LGC Clinical Diagnostics develops and manufactures a comprehensive portfolio of catalog and custom-developed diagnostic quality solutions and component materials for the extended life sciences industry. We partner with IVD assay developers, and pharmaceutical, CRO and academic institutions in commercialization activities across the entire diagnostic pipeline - from concept and early stage research, through expedited product development and onwards into routine clinical use. Laboratorians and diagnostic professionals across disciplines of clinical chemistry, immunochemistry, serology, molecular diagnostics and clinical genomics rely on LGC’s products to support accurate and reliable diagnostic results.

Our operating entities include Maine Standards Company, SeraCare Life Sciences, and Technopath Clinical Diagnostics, which are in vitro diagnostics (IVD) manufacturers of quality measurement tools (calibrators, controls, linearity, EQA/PT, biological materials) and the Native Antigen Company, which is a manufacturer and supplier of viral antigens. Our 400+ employees operate FDA-registered and ISO 13485-accredited facilities in Maine (USA), Massachusetts (USA), Maryland (USA), Tipperary (Ireland), and an ISO 9001-accredited facility in Oxford, UK.
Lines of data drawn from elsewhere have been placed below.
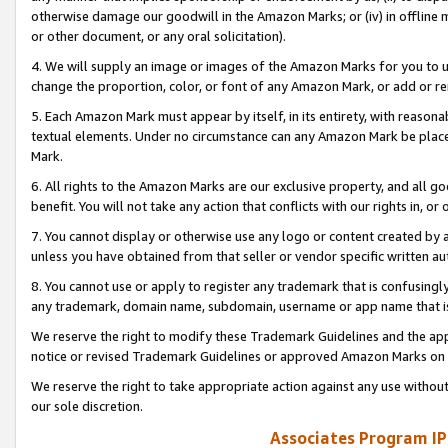
otherwise damage our goodwill in the Amazon Marks; or (iv) in offline ma
or other document, or any oral solicitation).
4. We will supply an image or images of the Amazon Marks for you to 
change the proportion, color, or font of any Amazon Mark, or add or
5. Each Amazon Mark must appear by itself, in its entirety, with reason
textual elements. Under no circumstance can any Amazon Mark be placed
Mark.
6. All rights to the Amazon Marks are our exclusive property, and all 
benefit. You will not take any action that conflicts with our rights in, 
7. You cannot display or otherwise use any logo or content created by a
unless you have obtained from that seller or vendor specific written au
8. You cannot use or apply to register any trademark that is confusingly
any trademark, domain name, subdomain, username or app name that is 
We reserve the right to modify these Trademark Guidelines and the app
notice or revised Trademark Guidelines or approved Amazon Marks on t
We reserve the right to take appropriate action against any use without
our sole discretion.
Associates Program IP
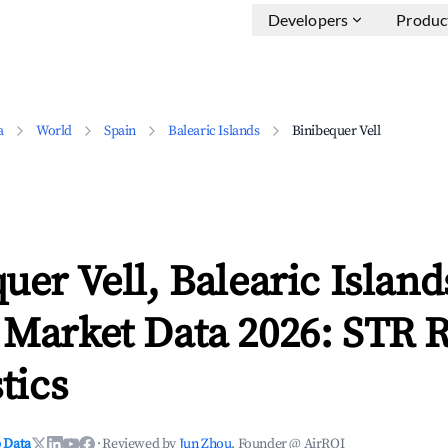
Developers
Produc
a
World
Spain
Balearic Islands
Binibequer Vell
uer Vell, Balearic Island
 Market Data 2026: STR 
tics
 Data
·
Reviewed by
Jun Zhou
, Founder @ AirROI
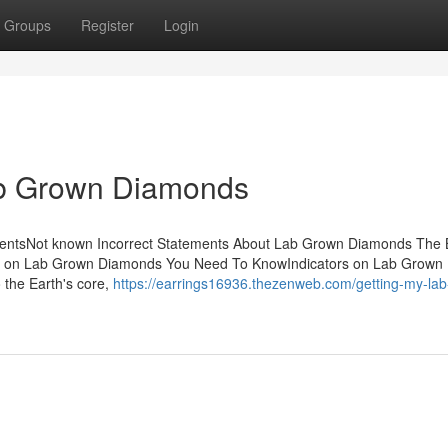
Groups
Register
Login
b Grown Diamonds
ntsNot known Incorrect Statements About Lab Grown Diamonds The 
 on Lab Grown Diamonds You Need To KnowIndicators on Lab Grown
 the Earth's core,
https://earrings16936.thezenweb.com/getting-my-la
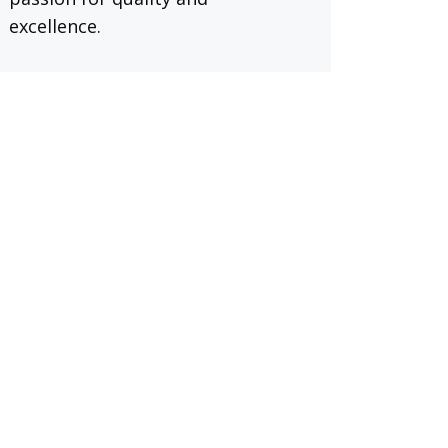
excellence.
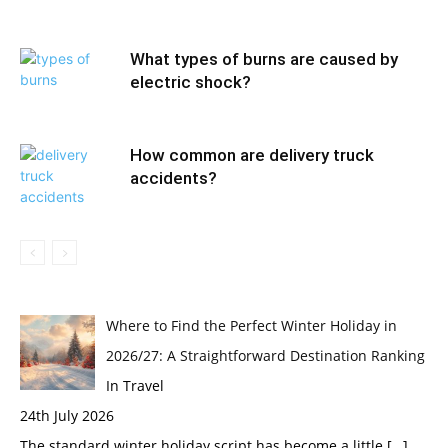
What types of burns are caused by
electric shock?
How common are delivery truck
accidents?
Where to Find the Perfect Winter Holiday in
2026/27: A Straightforward Destination Ranking
In Travel
24th July 2026
The standard winter holiday script has become a little
[…]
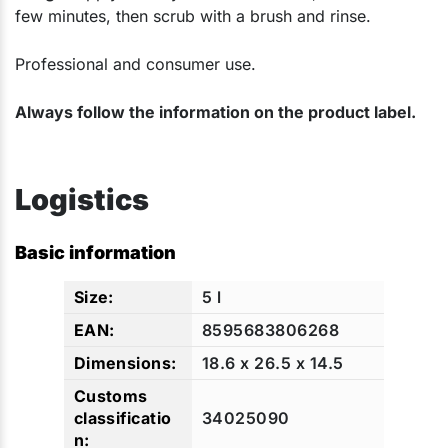
few minutes, then scrub with a brush and rinse.
Professional and consumer use.
Always follow the information on the product label.
Logistics
Basic information
5 l
8595683806268
18.6 x 26.5 x 14.5
34025090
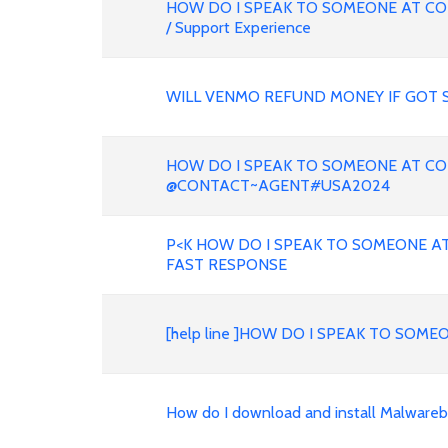
HOW DO I SPEAK TO SOMEONE AT CO
/ Support Experience
WILL VENMO REFUND MONEY IF GOT 
HOW DO I SPEAK TO SOMEONE AT CO
@CONTACT~AGENT#USA2024
P<K HOW DO I SPEAK TO SOMEONE AT
FAST RESPONSE
[help line ]HOW DO I SPEAK TO SOME
How do I download and install Malwareb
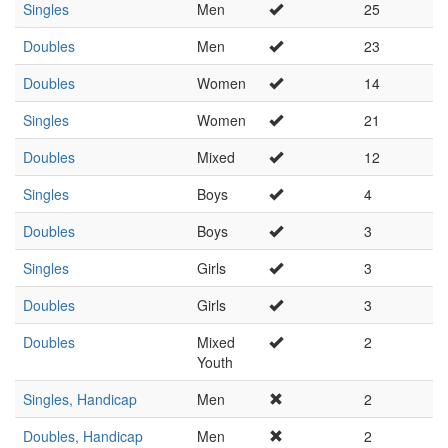
Singles
Men
25
Doubles
Men
23
Doubles
Women
14
Singles
Women
21
Doubles
Mixed
12
Singles
Boys
4
Doubles
Boys
3
Singles
Girls
3
Doubles
Girls
3
Doubles
Mixed
2
Youth
Singles, Handicap
Men
2
Doubles, Handicap
Men
2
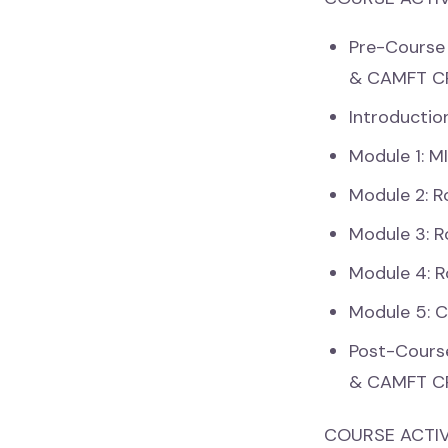
Pre-Course
& CAMFT C
Introductio
Module 1: M
Module 2: R
Module 3: R
Module 4: R
Module 5: 
Post-Cours
& CAMFT C
COURSE ACTIV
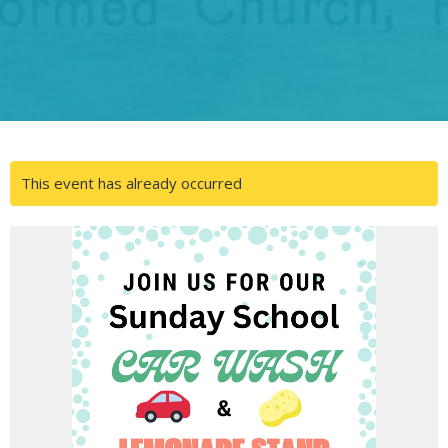
This event has already occurred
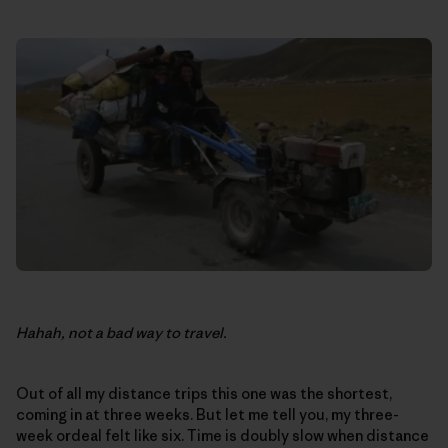
Hahah, not a bad way to travel.
Out of all my distance trips this one was the shortest,
coming in at three weeks. But let me tell you, my three-
week ordeal felt like six. Time is doubly slow when distance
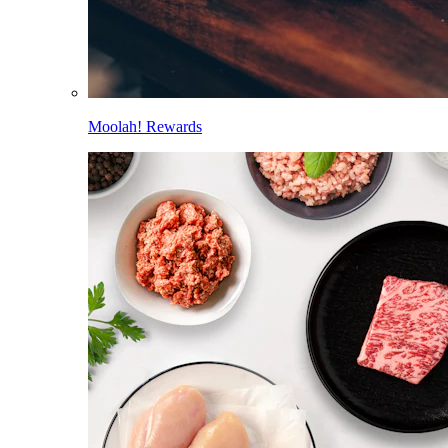
Moolah! Rewards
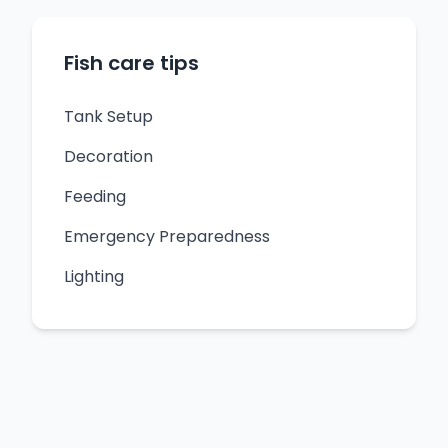
Fish care tips
Tank Setup
Decoration
Feeding
Emergency Preparedness
Lighting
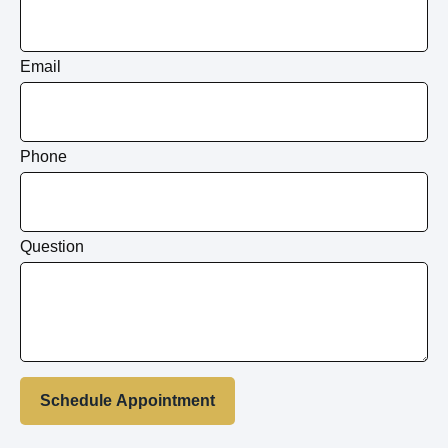
Email
Phone
Question
Schedule Appointment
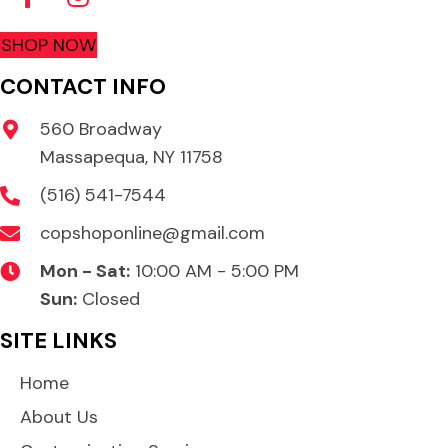
SHOP NOW
CONTACT INFO
560 Broadway
Massapequa, NY 11758
(516) 541-7544
copshoponline@gmail.com
Mon - Sat:
10:00 AM - 5:00 PM
Sun:
Closed
SITE LINKS
Home
About Us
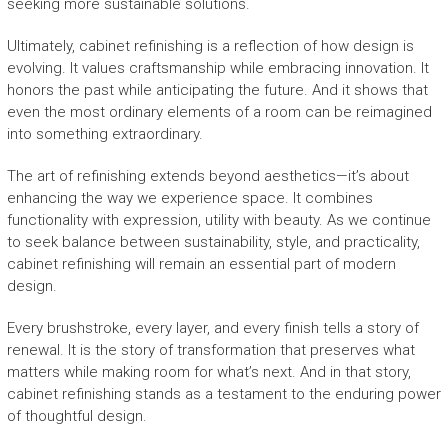
seeking more sustainable solutions.
Ultimately, cabinet refinishing is a reflection of how design is
evolving. It values craftsmanship while embracing innovation. It
honors the past while anticipating the future. And it shows that
even the most ordinary elements of a room can be reimagined
into something extraordinary.
The art of refinishing extends beyond aesthetics—it’s about
enhancing the way we experience space. It combines
functionality with expression, utility with beauty. As we continue
to seek balance between sustainability, style, and practicality,
cabinet refinishing will remain an essential part of modern
design.
Every brushstroke, every layer, and every finish tells a story of
renewal. It is the story of transformation that preserves what
matters while making room for what’s next. And in that story,
cabinet refinishing stands as a testament to the enduring power
of thoughtful design.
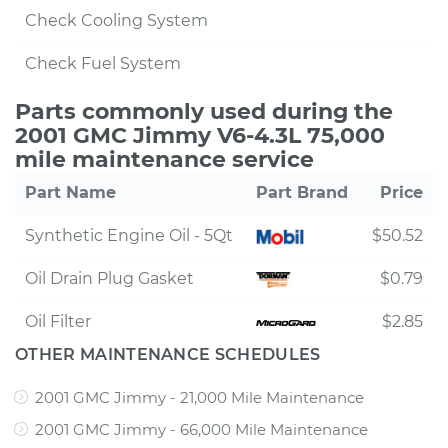
Check Cooling System
Check Fuel System
Parts commonly used during the
2001 GMC Jimmy V6-4.3L 75,000
mile maintenance service
Part Name
Part Brand
Price
Synthetic Engine Oil - 5Qt
$50.52
Oil Drain Plug Gasket
$0.79
Oil Filter
$2.85
OTHER MAINTENANCE SCHEDULES
2001 GMC Jimmy - 21,000 Mile Maintenance
2001 GMC Jimmy - 66,000 Mile Maintenance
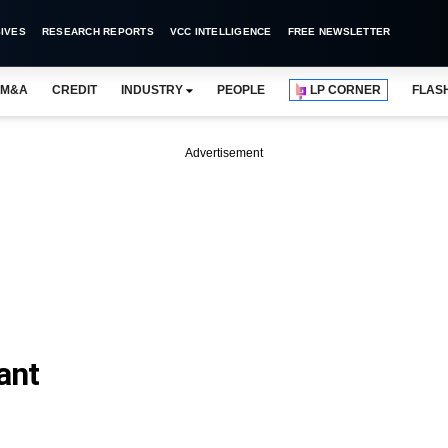
IVES
RESEARCH REPORTS
VCC INTELLIGENCE
FREE NEWSLETTER
M&A
CREDIT
INDUSTRY
PEOPLE
LP CORNER
FLAS
Advertisement
ant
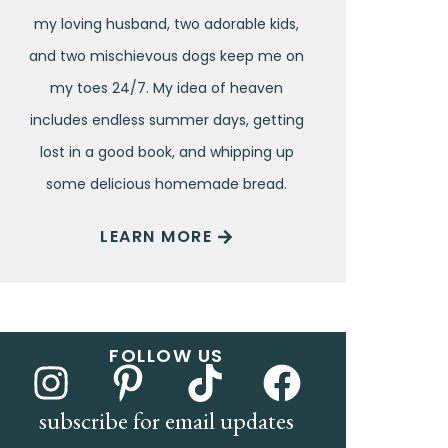
my loving husband, two adorable kids,
and two mischievous dogs keep me on
my toes 24/7. My idea of heaven
includes endless summer days, getting
lost in a good book, and whipping up
some delicious homemade bread.
LEARN MORE
FOLLOW US
subscribe for email updates
Name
Each day, our world-class staff, scientific expertise, operational efficiency and superior quality systems are ready to support the range of advanced technologies that collectively improve patient outcomes - from the widely adopted and established through to cutting-edge NGS and precision diagnostics.

Job Purpose

The Associate Product Manager – Somatic Cancer will be responsible for supporting the company’s flagship Seraseq® product line to help expedite NGS assay development and validation for a broad range of precision medicine-focused applications (e.g., tumor profiling, immuno-oncology treatment response, and liquid biopsy). Activities include product lifecycle management, product launch, market research, and sales support. This position requires good cross-functional communication and collaboration to ensure product release timelines and performance objectives are met.

Key Responsibilities

• Manage the lifecycle for Seraseq® somatic cancer products, from commercialization through end-of-life.
• Provide regular sales support, including support of custom opportunities.
• Work closely with internal planning teams to ensure inventory availability of on-market products.
• Participate in market research projects to identify customer problems and unmet needs and build business cases for new product opportunities.
• Function as a Core Team Member for New Product Development initiatives, interfacing with R&D, Manufacturing, Quality, and Sales.
• Provide support for product launch activities in collaboration with Marketing Communications.
• Monitor, evaluate, and report on product line financial metrics.
• Attend and support key business events and trade shows.
• Ensure internal stakeholders receive the information necessary to meet their goals.
• Promote an environment supportive of teamwork, positive communication, and respect.
• Build strong relationships with sales, business development, technical, marketing, and operations teams.

Knowledge, Experience And Technical Skills

• Ability to comprehend and synthesize complex technical information to support sound decision-making.
• Demonstrated ability to manage product lifecycles and support global product launches.
• Proven track record of interacting with customers and acting as the Voice of the Market.
• Effective analytical and financial skills; prior experience with business case building preferred.
• Experience utilizing Microsoft Office, including Excel, PowerPoint, and Word.
• Good oral and written communication, with effective meeting and presentation skills.
• Self-motivated and demonstrated ability to manage projects in a team-based work environment.

Education And/or Experience

• Bachelor’s Degree in a scientific discipline (Molecular Biology, Oncology, or related).
• 1-3+ years of product management, marketing, FAS, or technical experience in the biotech/life science industries.
• Strong history of supporting RUO/IVD product launch execution preferred.
• NGS industry experience preferred, with a focus on clinical genomics and oncology.

Able to travel 20% or more as needed.

Physical Demands

The physical demands are representative of those that must be met by an employee to successfully perform the essential functions of this job. Reasonable accommodations may be made to enable individuals with disabilities to perform the essential functions.

Requires prolonged sitting and working at a computer monitor. Repetitive motion using a keyboard for long periods of time. May occasionally be required to lift and move material weighing up to 10 lbs.

Work Environment

The work environment characteristics are representative of those an employee encounters while performing the essential functions of this job. Reasonable accommodations may be made to enable individuals with disabilities to perform the essential functions.

Agreeable work environment typical of an open office setting with some exposure to noise from office machines.